Just as important is emphasizing what went right, and that starts with the hero of this story: the cafeteria worker. All hospital staff had been trained on security awareness, and to act when they feel something is out-of-the-ordinary.
“If that person hadn’t noticed something and come told us, this could have been a very different incident,” said Neckar. “We wouldn’t have had that five- or six-minute jump on it. It would have been a response to a shooting instead of a response to a suspicious person.”
Some might question if it is wise to put a staffer in a potentially dangerous situation. Nordby explained that he thinks this situation occurred exactly as it should. If the person in question had been acting erratically or been doing something—anything—other than just standing there, then perhaps a direct report to security would have been in order. But 99 times out of 100, that initial customer service approach would have revealed that he was waiting for someone or needing direction of some kind. Instead it led to a concern, and the potential for danger, at which point the worker went straight to security. And that brings up the next success factor.
The next success factor is a combination of security planning and security drilling. Using crime prevention through environmental design (CPTED) principles, the hospital layout directed the flow of traffic in the hospital through choke points, so these and other key entering and exit areas could be monitored by cameras.

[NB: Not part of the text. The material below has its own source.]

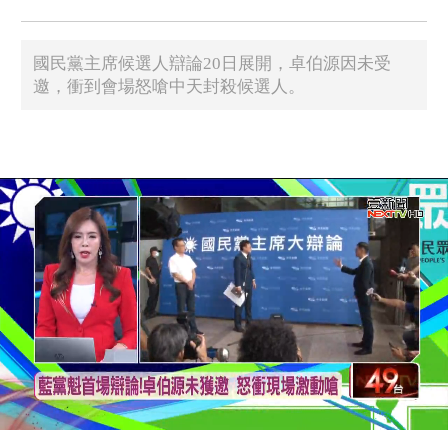
國民黨主席候選人辯論20日展開，卓伯源因未受
邀，衝到會場怒嗆中天封殺候選人。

The security drilling that came into practice was some gamification that the security team used in the control room in conjunction with officers on the floor—basically a game of hide-and-seek. This drilling, combined with the CPTED-influenced surveillance, is what enabled security to pinpoint the suspect’s location in two minutes. The radio system worked as needed, and security officers were able to engage the suspect within two minutes of his location being identified.

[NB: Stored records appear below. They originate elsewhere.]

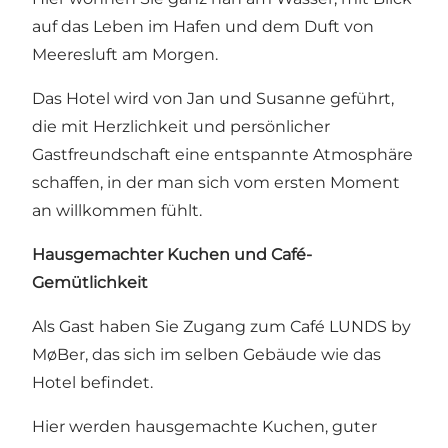
auf das Leben im Hafen und dem Duft von
Meeresluft am Morgen.
Das Hotel wird von Jan und Susanne geführt,
die mit Herzlichkeit und persönlicher
Gastfreundschaft eine entspannte Atmosphäre
schaffen, in der man sich vom ersten Moment
an willkommen fühlt.
Hausgemachter Kuchen und Café-
Gemütlichkeit
Als Gast haben Sie Zugang zum Café LUNDS by
MøBer, das sich im selben Gebäude wie das
Hotel befindet.
Hier werden hausgemachte Kuchen, guter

Next, security officer physical training meant the officers—equipped with pepper spray, handcuffs, and keys—were able to effectively take down a suspect who was carrying, but not yet wielding, a .44 Magnum handgun and hundreds of rounds of ammunition.
And finally, there was a culture within the security team that they knew they were empowered to act. They knew that if somehow the takedown ended up being an inappropriate action, that, based on all the information the officers had at the time, it was a course that their supervisors would defend.
And do not completely discount fortune. That initial notice by the cafeteria worker coupled with the feeling that it just didn’t look right? There’s a bit of fortune in that. The approach from the security officers, when they were able to approach the suspect from different sides? There was no time to coordinate as they were still trying to sight the suspect. They just happened to be coming from different ends of the hospital. So really, it’s great planning that allows you to capitalize on a little luck to prevent a tragedy.
A final point of emphasis from Nordby is to be sure to use major incidents to effect positive security change. “You don’t want to appear to be opportunists,” Nordby said. “But on the other hand, there are always security incidents happening, and when you have the attention of the executives, it’s important to have a list of concrete solutions needed and examples to back up why the security measures you want to enact are necessary, and what the risks are if the measures are not adopted. When security is successful, nobody sees it, so it is important to document successes and share action reports.”